- [Input]:
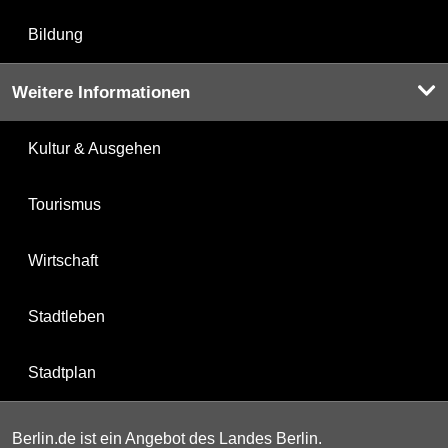
Bildung
Weitere Informationen
Kultur & Ausgehen
Tourismus
Wirtschaft
Stadtleben
Stadtplan
Berlin.de ist ein Angebot des Landes Berlin.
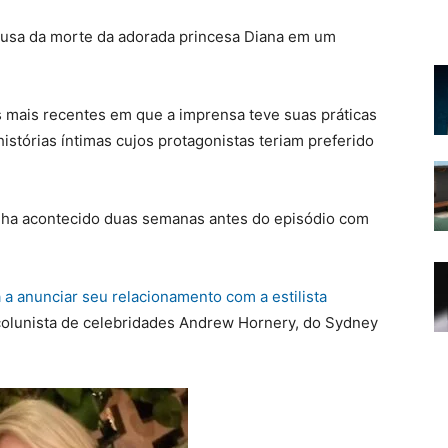
usa da morte da adorada princesa Diana em um
s mais recentes em que a imprensa teve suas práticas
histórias íntimas cujos protagonistas teriam preferido
inha acontecido duas semanas antes do episódio com
a a anunciar seu relacionamento com a estilista
colunista de celebridades Andrew Hornery, do Sydney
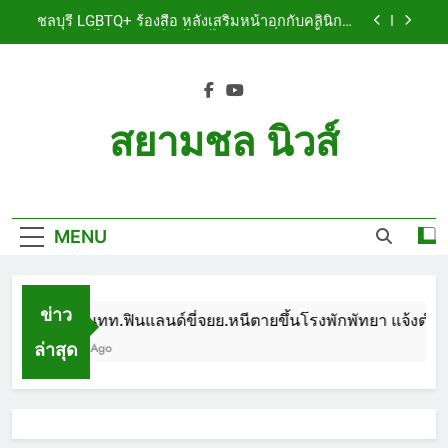
Skip
เจ็บสาหัส
ชลบุรี LGBTQ+ ร้องสื่อ หลังเสริมหน้าอกกับคลินิกชื่อ
to
ดัง แผลปริไม่สมาน เลือดไหลไม่หยุด หวั่นติดเชื้อ วอน
รับผิดชอบ พร้อมเตือนอย่าหลงเชื่อรีวิวราคาถูก
content
ชลบุรี หนุ่มใหญ่ออสซี่พาสาวไทยวัย 17 เข้าคอนโด
ก่อนพบเป็นศพเปลือยยัดกระเป๋า ทิ้งริมทางรถไฟ รวบ
คาสนามบินขณะเตรียมบินกลับประเทศ
ชลบุรี ฉลุยก่อนหมดวาระ! สภาเมืองพัทยา ผ่านงบ 5.7
ล้าน ปรับ ห้องประชุม–ห้องผู้บริหาร
สยามชล นิวส์
ชลบุรี นทท.ฟินแลนด์ขี่จยย.หนีตายขึ้นโรงพักพัทยา
แจ้งตำรวจช่วย หลังถูกคู่รัก LGBTQ+ ใช้ของมีคมแทง
Siam Chon News
เจ็บสาหัส
ชลบุรี LGBTQ+ ร้องสื่อ หลังเสริมหน้าอกกับคลินิกชื่อ
ดัง แผลปริไม่สมาน เลือดไหลไม่หยุด หวั่นติดเชื้อ วอน
รับผิดชอบ พร้อมเตือนอย่าหลงเชื่อรีวิวราคาถูก
MENU
ชลบุรี หนุ่มใหญ่ออสซี่พาสาวไทยวัย 17 เข้าคอนโด
ก่อนพบเป็นศพเปลือยยัดกระเป๋า ทิ้งริมทางรถไฟ รวบ
คาสนามบินขณะเตรียมบินกลับประเทศ
ชลบุรี ฉลุยก่อนหมดวาระ! สภาเมืองพัทยา ผ่านงบ 5.7
ล้าน ปรับ ห้องประชุม–ห้องผู้บริหาร
ข่าว
ชลบุรี นทท.ฟินแลนด์ขี่จยย.หนีตายขึ้นโรงพักพัทยา แจ้งตำรว
ล่าสุด
1 Month Ago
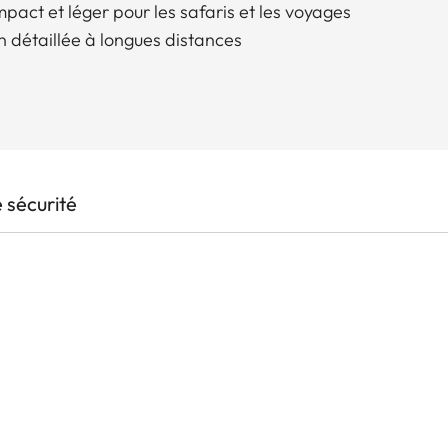
act et léger pour les safaris et les voyages
n détaillée à longues distances
 sécurité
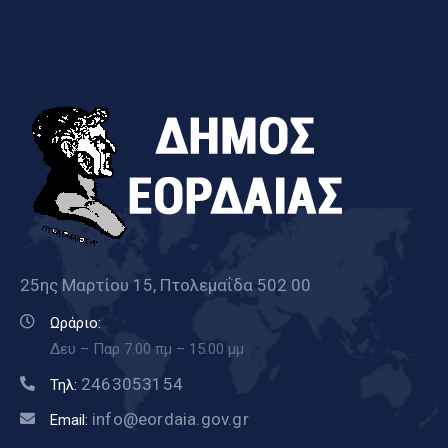
25ης Μαρτίου 15, Πτολεμαΐδα 502 00
Ωράριο:
Δευ – Παρ 7.00 πμ – 15.00 μμ
2463053154
Τηλ:
info@eordaia.gov.gr
Email:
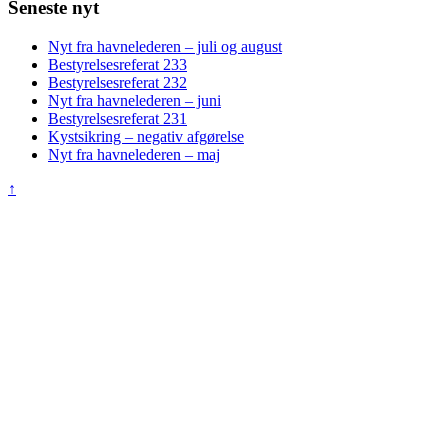
Seneste nyt
Nyt fra havnelederen – juli og august
Bestyrelsesreferat 233
Bestyrelsesreferat 232
Nyt fra havnelederen – juni
Bestyrelsesreferat 231
Kystsikring – negativ afgørelse
Nyt fra havnelederen – maj
↑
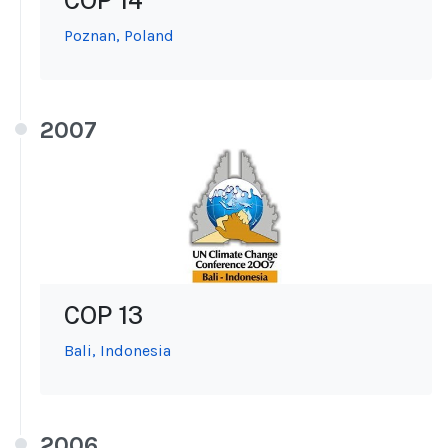
COP 14
Poznan, Poland
2007
COP 13
Bali, Indonesia
2006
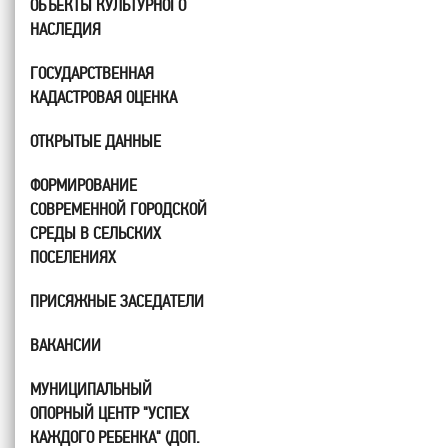
ОБЪЕКТЫ КУЛЬТУРНОГО
НАСЛЕДИЯ
ГОСУДАРСТВЕННАЯ
КАДАСТРОВАЯ ОЦЕНКА
ОТКРЫТЫЕ ДАННЫЕ
ФОРМИРОВАНИЕ
СОВРЕМЕННОЙ ГОРОДСКОЙ
СРЕДЫ В СЕЛЬСКИХ
ПОСЕЛЕНИЯХ
ПРИСЯЖНЫЕ ЗАСЕДАТЕЛИ
ВАКАНСИИ
МУНИЦИПАЛЬНЫЙ
ОПОРНЫЙ ЦЕНТР "УСПЕХ
КАЖДОГО РЕБЕНКА" (ДОП.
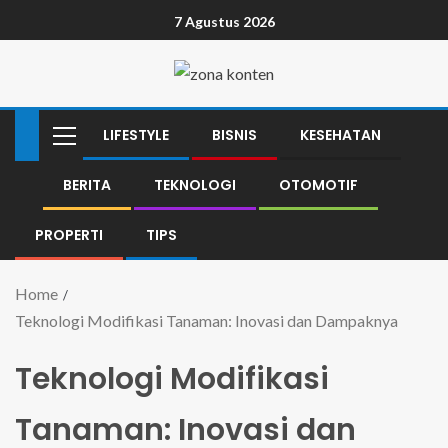
7 Agustus 2026
LIFESTYLE
BISNIS
KESEHATAN
BERITA
TEKNOLOGI
OTOMOTIF
PROPERTI
TIPS
Home
Teknologi Modifikasi Tanaman: Inovasi dan Dampaknya
Teknologi Modifikasi
Tanaman: Inovasi dan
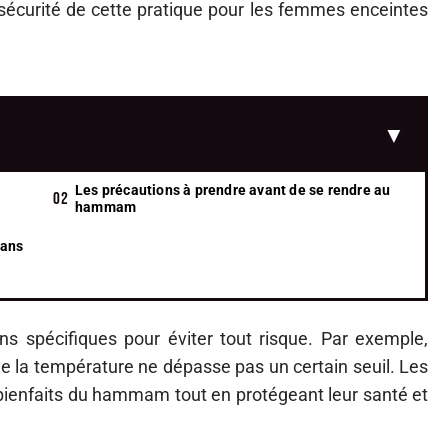
 sécurité de cette pratique pour les femmes enceintes
Les précautions à prendre avant de se rendre au
hammam
sans
 spécifiques pour éviter tout risque. Par exemple,
ue la température ne dépasse pas un certain seuil. Les
ienfaits du hammam tout en protégeant leur santé et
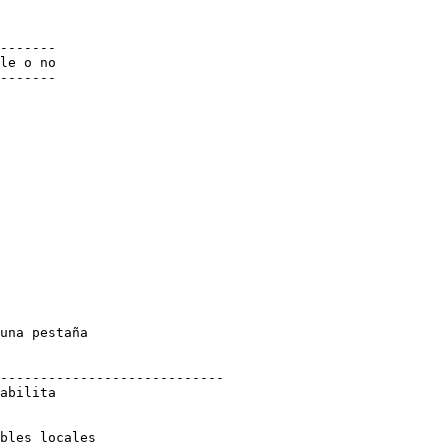
-------

le o no

-------

una pestaña

----------------------------

abilita

bles locales
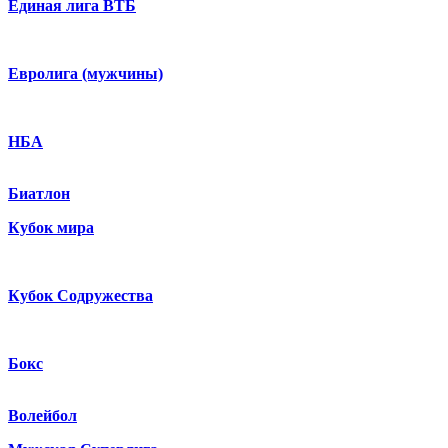
Единая лига ВТБ
Евролига (мужчины)
НБА
Биатлон
Кубок мира
Кубок Содружества
Бокс
Волейбол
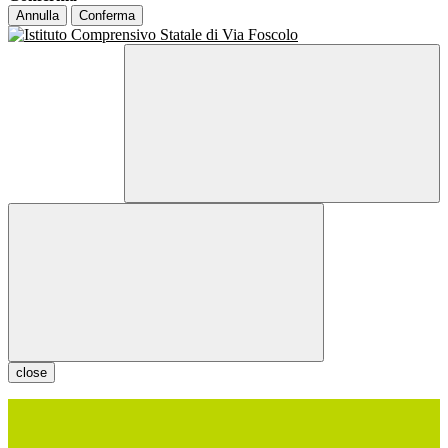
Annulla
Conferma
close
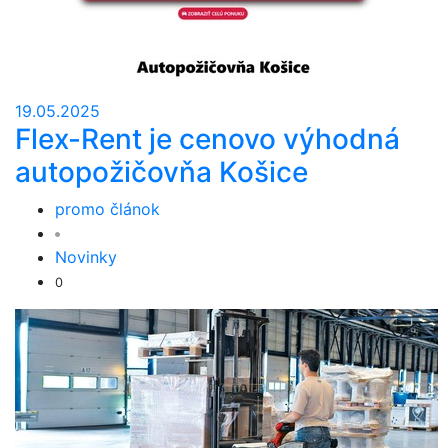
19.05.2025
Flex-Rent je cenovo výhodná
autopožičovňa Košice
promo článok
Novinky
0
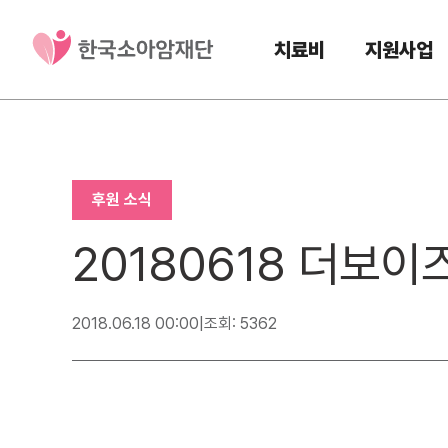
치료비
지원사업
후원 소식
20180618 더보
2018.06.18 00:00
|
조회: 5362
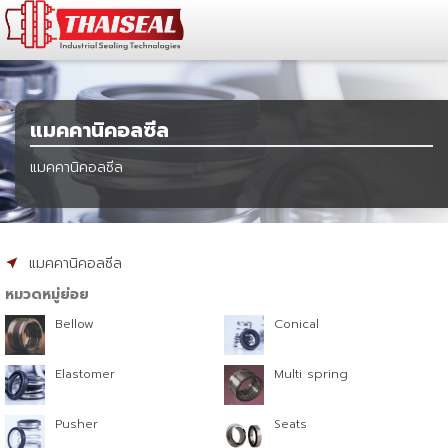
แมคคานิคอลซีล
แมคคานิคอลซีล
แมคคานิคอลซีล
หมวดหมู่ย่อย
Bellow
Conical
Elastomer
Multi spring
Pusher
Seats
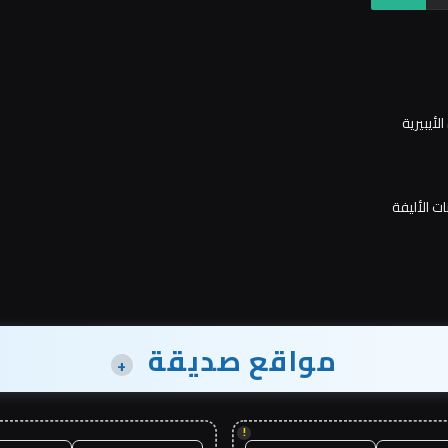
ت الأليفة
مواقع صديقة
+
!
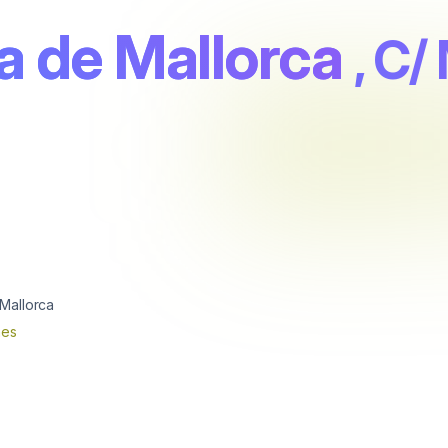
a de Mallorca
, C/
Mallorca
nes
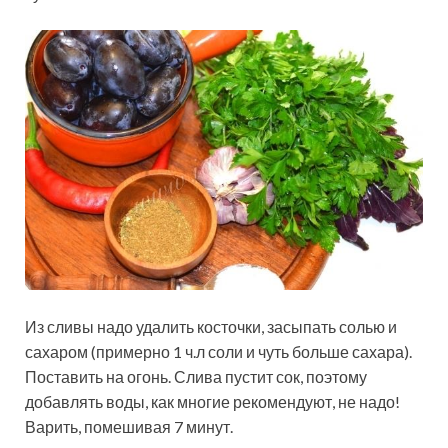
Из сливы надо удалить косточки, засыпать солью и
сахаром (примерно 1 ч.л соли и чуть больше сахара).
Поставить на огонь. Слива пустит сок, поэтому
добавлять воды, как многие рекомендуют, не надо!
Варить, помешивая 7 минут.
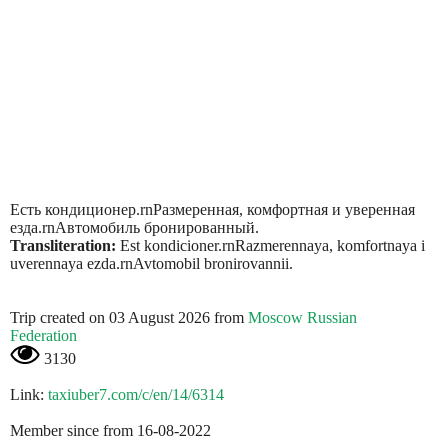
Есть кондиционер.rnРазмеренная, комфортная и уверенная
езда.rnАвтомобиль бронированный.
Transliteration:
Est kondicioner.rnRazmerennaya, komfortnaya i
uverennaya ezda.rnAvtomobil bronirovannii.
Trip created on 03 August 2026 from
Moscow Russian
Federation
3130
Link:
taxiuber7.com/c/en/14/6314
Member since from 16-08-2022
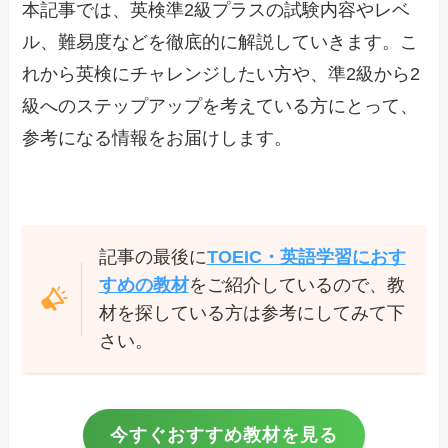
本記事では、英検準2級プラスの試験内容やレベ
ル、難易度などを徹底的に解説していきます。こ
れから英検にチャレンジしたい方や、準2級から2
級へのステップアップを考えている方にとって、
参考になる情報をお届けします。
記事の最後に
TOEIC・英語学習におす
すめの教材
をご紹介しているので、教
材を探している方は参考にしてみて下
さい。
今すぐおすすめ教材を見る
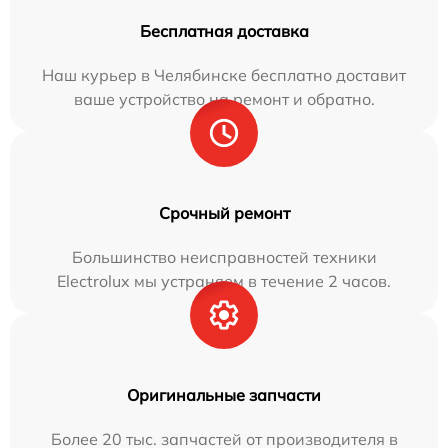
Бесплатная доставка
Наш курьер в Челябинске бесплатно доставит
ваше устройство на ремонт и обратно.
Срочный ремонт
Большинство неисправностей техники
Electrolux мы устраняем в течение 2 часов.
Оригинальные запчасти
Более 20 тыс. запчастей от производителя в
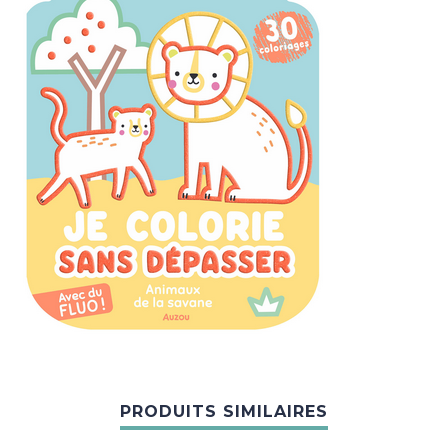
PRODUITS SIMILAIRES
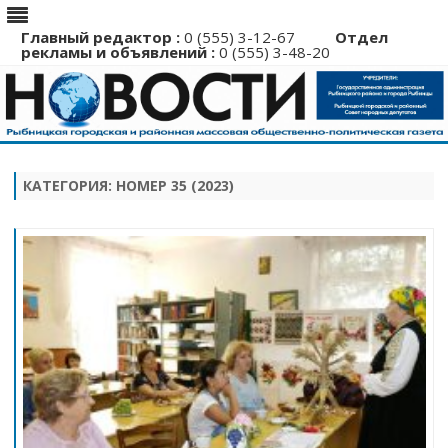
Главный редактор :
0 (555) 3-12-67
Отдел
рекламы и объявлений :
0 (555) 3-48-20
Перейти
к
содержимому
КАТЕГОРИЯ:
НОМЕР 35 (2023)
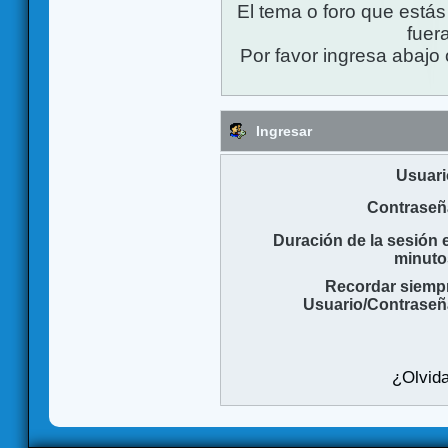
El tema o foro que está
fuera
Por favor ingresa abajo 
Ingresar
Usuari
Contraseñ
Duración de la sesión 
minuto
Recordar siemp
Usuario/Contraseñ
¿Olvida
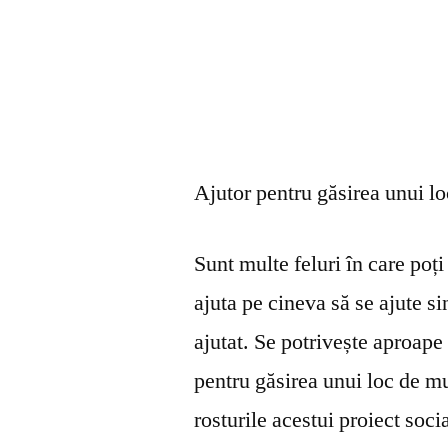
Ajutor pentru găsirea unui l
Sunt multe feluri în care poți 
ajuta pe cineva să se ajute s
ajutat. Se potrivește aproape 
pentru găsirea unui loc de mu
rosturile acestui proiect soci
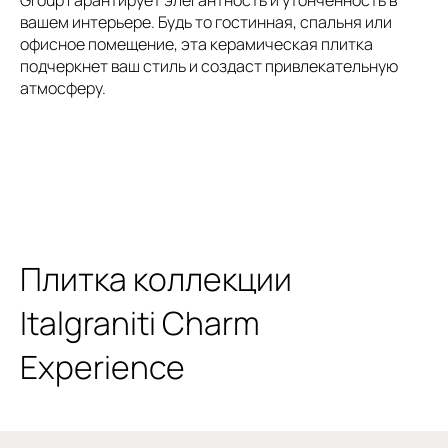
вашем интерьере. Будь то гостинная, спальня или
офисное помещение, эта керамическая плитка
подчеркнет ваш стиль и создаст привлекательную
атмосферу.
Плитка коллекции
Italgraniti Charm
Experience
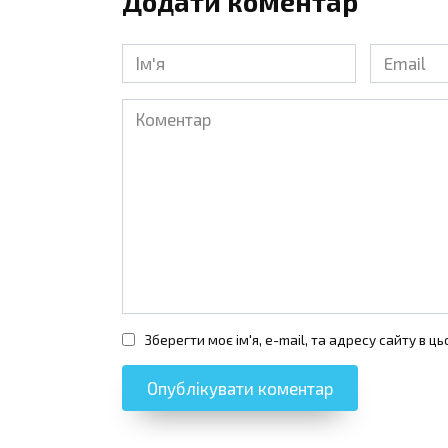
Додати коментар
Ім'я
Email
*
*
Коментар
Зберегти моє ім'я, e-mail, та адресу сайту в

- [Exercise directions]: Everything in the entries above, apart from the images, should be printed exactly.

- [Task result]:
Bildung
Weitere Informationen
Kultur & Ausgehen
Tourismus
Wirtschaft
Stadtleben
Stadtplan
Berlin.de ist ein Angebot des Landes Berlin.
usa da morte da adorada princesa Diana em um
s mais recentes em que a imprensa teve suas práticas
histórias íntimas cujos protagonistas teriam preferido
inha acontecido duas semanas antes do episódio com
a a anunciar seu relacionamento com a estilista
colunista de celebridades Andrew Hornery, do Sydney
Skip
เจ็บสาหัส
ชลบุรี LGBTQ+ ร้องสื่อ หลังเสริมหน้าอกกับคลินิกชื่อ
to
ดัง แผลปริไม่สมาน เลือดไหลไม่หยุด หวั่นติดเชื้อ วอน
รับผิดชอบ พร้อมเตือนอย่าหลงเชื่อรีวิวราคาถูก
content
ชลบุรี หนุ่มใหญ่ออสซี่พาสาวไทยวัย 17 เข้าคอนโด
ก่อนพบเป็นศพเปลือยยัดกระเป๋า ทิ้งริมทางรถไฟ รวบ
คาสนามบินขณะเตรียมบินกลับประเทศ
ชลบุรี ฉลุยก่อนหมดวาระ! สภาเมืองพัทยา ผ่านงบ 5.7
ล้าน ปรับ ห้องประชุม–ห้องผู้บริหาร
สยามชล นิวส์
ชลบุรี นทท.ฟินแลนด์ขี่จยย.หนีตายขึ้นโรงพักพัทยา
แจ้งตำรวจช่วย หลังถูกคู่รัก LGBTQ+ ใช้ของมีคมแทง
Siam Chon News
เจ็บสาหัส
ชลบุรี LGBTQ+ ร้องสื่อ หลังเสริมหน้าอกกับคลินิกชื่อ
ดัง แผลปริไม่สมาน เลือดไหลไม่หยุด หวั่นติดเชื้อ วอน
รับผิดชอบ พร้อมเตือนอย่าหลงเชื่อรีวิวราคาถูก
MENU
ชลบุรี หนุ่มใหญ่ออสซี่พาสาวไทยวัย 17 เข้าคอนโด
ก่อนพบเป็นศพเปลือยยัดกระเป๋า ทิ้งริมทางรถไฟ รวบ
คาสนามบินขณะเตรียมบินกลับประเทศ
ชลบุรี ฉลุยก่อนหมดวาระ! สภาเมืองพัทยา ผ่านงบ 5.7
ล้าน ปรับ ห้องประชุม–ห้องผู้บริหาร
ข่าว
ชลบุรี นทท.ฟินแลนด์ขี่จยย.หนีตายขึ้นโรงพักพัทยา แจ้งตำรว
ล่าสุด
1 Month Ago
act et léger pour les safaris et les voyages
n détaillée à longues distances
 sécurité
25ης Μαρτίου 15, Πτολεμαΐδα 502 00
Ωράριο:
Δευ – Παρ 7.00 πμ – 15.00 μμ
2463053154
Τηλ:
info@eordaia.gov.gr
Email:
Seneste nyt
Nyt fra havnelederen – juli og august
Bestyrelsesreferat 233
Bestyrelsesreferat 232
Nyt fra havnelederen – juni
Bestyrelsesreferat 231
Kystsikring – negativ afgørelse
Nyt fra havnelederen – maj
↑
COP 14
Poznan, Poland
2007
COP 13
Bali, Indonesia
2006
ОБЪЕКТЫ КУЛЬТУРНОГО
НАСЛЕДИЯ
ГОСУДАРСТВЕННАЯ
КАДАСТРОВАЯ ОЦЕНКА
ОТКРЫТЫЕ ДАННЫЕ
ФОРМИРОВАНИЕ
СОВРЕМЕННОЙ ГОРОДСКОЙ
СРЕДЫ В СЕЛЬСКИХ
ПОСЕЛЕНИЯХ
ПРИСЯЖНЫЕ ЗАСЕДАТЕЛИ
ВАКАНСИИ
МУНИЦИПАЛЬНЫЙ
ОПОРНЫЙ ЦЕНТР "УСПЕХ
КАЖДОГО РЕБЕНКА" (ДОП.
7 Agustus 2026
LIFESTYLE
BISNIS
KESEHATAN
BERITA
TEKNOLOGI
OTOMOTIF
PROPERTI
TIPS
Home
Teknologi Modifikasi Tanaman: Inovasi dan Dampaknya
Teknologi Modifikasi
Tanaman: Inovasi dan
 sécurité de cette pratique pour les femmes enceintes
Les précautions à prendre avant de se rendre au
hammam
sans
 spécifiques pour éviter tout risque. Par exemple,
ue la température ne dépasse pas un certain seuil. Les
ienfaits du hammam tout en protégeant leur santé et
-------

le o no

-------

una pestaña

----------------------------

abilita

bles locales
Единая лига ВТБ
Евролига (мужчины)
НБА
Биатлон
Кубок мира
Кубок Содружества
Бокс
Волейбол
Annulla
Conferma
close
19.05.2025
Flex-Rent je cenovo výhodná
autopožičovňa Košice
promo článok
Novinky
0
치료비
지원사업
후원 소식
20180618 더보
2018.06.18 00:00
|
조회: 5362
แมคคานิคอลซีล
แมคคานิคอลซีล
แมคคานิคอลซีล
หมวดหมู่ย่อย
Bellow
Conical
Elastomer
Multi spring
Pusher
Seats
ت الأليفة
مواقع صديقة
+
!
a de Mallorca
, C/
Mallorca
nes
Из сливы надо удалить косточки, засыпать солью и
сахаром (примерно 1 ч.л соли и чуть больше сахара).
Поставить на огонь. Слива пустит сок, поэтому
добавлять воды, как многие рекомендуют, не надо!
Варить, помешивая 7 минут.
Есть кондиционер.rnРазмеренная, комфортная и уверенная
езда.rnАвтомобиль бронированный.
Transliteration:
Est kondicioner.rnRazmerennaya, komfortnaya i
uverennaya ezda.rnAvtomobil bronirovannii.
Trip created on 03 August 2026 from
Moscow Russian
Federation
3130
Link:
taxiuber7.com/c/en/14/6314
Member since from 16-08-2022
本記事では、英検準2級プラスの試験内容やレベ
ル、難易度などを徹底的に解説していきます。こ
れから英検にチャレンジしたい方や、準2級から2
級へのステップアップを考えている方にとって、
参考になる情報をお届けします。
記事の最後に
TOEIC・英語学習におす
すめの教材
をご紹介しているので、教
材を探している方は参考にしてみて下
さい。
今すぐおすすめ教材を見る
Бесплатная доставка
Наш курьер в Челябинске бесплатно доставит
ваше устройство на ремонт и обратно.
Срочный ремонт
Большинство неисправностей техники
Electrolux мы устраняем в течение 2 часов.
Оригинальные запчасти
Более 20 тыс. запчастей от производителя в
PRODUITS SIMILAIRES
Главный редактор :
0 (555) 3-12-67
Отдел
рекламы и объявлений :
0 (555) 3-48-20
Перейти
к
содержимому
КАТЕГОРИЯ:
НОМЕР 35 (2023)
El tema o foro que está
fuera
Por favor ingresa abajo 
Ingresar
Usuari
Contraseñ
Duración de la sesión 
minuto
Recordar siemp
Usuario/Contraseñ
¿Olvida
Ajutor pentru găsirea unui l
Sunt multe feluri în care poți 
ajuta pe cineva să se ajute s
ajutat. Se potrivește aproape 
pentru găsirea unui loc de mu
rosturile acestui proiect soci
вашем интерьере. Будь то гостинная, спальня или
офисное помещение, эта керамическая плитка
подчеркнет ваш стиль и создаст привлекательную
атмосферу.
Плитка коллекции
Italgraniti Charm
Experience
Додати коментар
Ім'я
Email
*
*
Коментар
Зберегти моє ім'я, e-mail, та адресу сайту в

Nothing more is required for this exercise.